Recently I found the autograph album of the young Margarete Slezak (1901-1953), daughter of famous tenor Leo Slezak. The younf "Greterl" took this album with her between 1910 and 1920 and let friends and relatives write into it. That also included famous friends like Enrico Caruso, Artur Bodanzky, Geraldine Ferrar, Carl Flesch, Willy Burmester, and many others.

The following pictures show signatures which I couldn't decipher, but I have the hope that it might ring a bell for the one or other member of this forum. The Number 1 and 2 date from January 1918 and were signed in the Bristol Hotel in Vienna, a noble hotel at that time. Number 1 shows a Polish poem (and a German translation), so this could be a Polish musician (singer?). 
Number 3 was most likely signed on the sea passage to America on the "Kaiser Wilhelm II" in 1912, also a costly way to travel, so I expect all three signatures are from well-known celebreties (most likely somehow connected to opera). So if you have a clue, please drop a line.

*Nummer 1:*









*Nummer 2:*









*Nummer 3:*


----------



## Taplow (Aug 13, 2017)

The third is the signature of the baritone Antonio Scotti.

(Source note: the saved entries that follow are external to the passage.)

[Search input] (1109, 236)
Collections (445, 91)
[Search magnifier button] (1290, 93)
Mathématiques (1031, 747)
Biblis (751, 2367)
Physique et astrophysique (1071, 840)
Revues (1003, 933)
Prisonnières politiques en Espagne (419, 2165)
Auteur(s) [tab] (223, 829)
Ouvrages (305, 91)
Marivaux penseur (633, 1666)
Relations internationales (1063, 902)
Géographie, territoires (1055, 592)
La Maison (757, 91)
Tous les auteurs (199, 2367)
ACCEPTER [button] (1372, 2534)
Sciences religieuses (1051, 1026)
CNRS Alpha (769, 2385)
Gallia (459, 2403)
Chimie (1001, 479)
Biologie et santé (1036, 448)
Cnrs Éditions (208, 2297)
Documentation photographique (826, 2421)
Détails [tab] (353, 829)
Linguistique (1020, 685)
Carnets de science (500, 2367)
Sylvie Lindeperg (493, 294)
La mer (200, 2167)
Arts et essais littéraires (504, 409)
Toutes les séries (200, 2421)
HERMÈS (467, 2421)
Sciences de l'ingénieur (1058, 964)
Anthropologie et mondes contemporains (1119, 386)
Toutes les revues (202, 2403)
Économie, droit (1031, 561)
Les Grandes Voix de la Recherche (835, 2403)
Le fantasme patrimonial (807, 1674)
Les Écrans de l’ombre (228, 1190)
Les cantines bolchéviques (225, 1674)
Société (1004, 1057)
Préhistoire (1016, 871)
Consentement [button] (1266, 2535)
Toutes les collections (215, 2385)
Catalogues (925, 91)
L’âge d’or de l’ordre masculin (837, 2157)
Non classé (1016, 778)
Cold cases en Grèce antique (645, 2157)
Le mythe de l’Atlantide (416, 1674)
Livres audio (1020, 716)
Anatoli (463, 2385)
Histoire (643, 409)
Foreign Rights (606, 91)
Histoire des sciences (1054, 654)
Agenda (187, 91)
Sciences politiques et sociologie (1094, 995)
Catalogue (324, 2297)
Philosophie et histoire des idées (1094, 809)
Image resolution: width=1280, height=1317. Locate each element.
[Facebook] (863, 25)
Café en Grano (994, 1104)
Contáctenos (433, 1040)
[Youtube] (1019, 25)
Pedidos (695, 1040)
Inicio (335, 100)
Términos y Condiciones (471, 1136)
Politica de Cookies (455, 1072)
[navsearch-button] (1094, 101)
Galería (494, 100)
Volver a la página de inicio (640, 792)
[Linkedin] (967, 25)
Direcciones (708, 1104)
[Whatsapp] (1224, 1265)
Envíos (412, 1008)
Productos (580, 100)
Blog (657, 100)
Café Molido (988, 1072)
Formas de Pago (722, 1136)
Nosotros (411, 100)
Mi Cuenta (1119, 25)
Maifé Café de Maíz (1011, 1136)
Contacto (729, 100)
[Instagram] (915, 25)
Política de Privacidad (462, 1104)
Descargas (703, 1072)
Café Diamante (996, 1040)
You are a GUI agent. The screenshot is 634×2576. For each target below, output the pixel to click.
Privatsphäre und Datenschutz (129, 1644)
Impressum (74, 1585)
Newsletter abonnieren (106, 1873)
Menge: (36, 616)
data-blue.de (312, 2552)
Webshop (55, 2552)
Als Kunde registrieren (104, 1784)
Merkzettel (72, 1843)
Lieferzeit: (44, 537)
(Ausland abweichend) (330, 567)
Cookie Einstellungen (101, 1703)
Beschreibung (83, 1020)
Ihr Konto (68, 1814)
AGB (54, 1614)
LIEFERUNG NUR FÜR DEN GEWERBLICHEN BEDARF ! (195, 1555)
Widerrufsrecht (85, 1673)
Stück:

See:https://www.lubranomusic.com/pages/books/24301/antonio-scotti/autograph-signature-a-scotti

His Wikipedia page states, "In 1912, Scotti's arrival in the United States with Pasquale Amato and William Hinshaw for his next Met season received extensive newspaper coverage". It was not the Kaiser Wilhelm II, however, it was the SS George Washington. Could it have been on that voyage that he signed this?


----------



## Taplow (Aug 13, 2017)

Further information ... The passenger list for the SS George Washington, 19th October 1912, Bremen to New York via Southampton and Cherbourg, available here lists "Mr. Antonio Scotti and Servant", but no Margarete or Leo Slezak.


----------



## vlncto (Nov 26, 2012)

Thanks for that important hint! You are right, it is Antonio Scotti, I checked pictures of his signature via internet search and it is him. 
I only suggested that the signature was made on the sea passage, because most of the entries in the album that date from 1912 are from that trip and often signed "on the Kaiser Wilhelm II". For Antonio Sconti this kind of entry is missing and I just made a guess. Now that I know the person it seems more likely that Margerete met him in New York before or after a performance at the Met (he sang there, Leo Slezak as well in 1912).


----------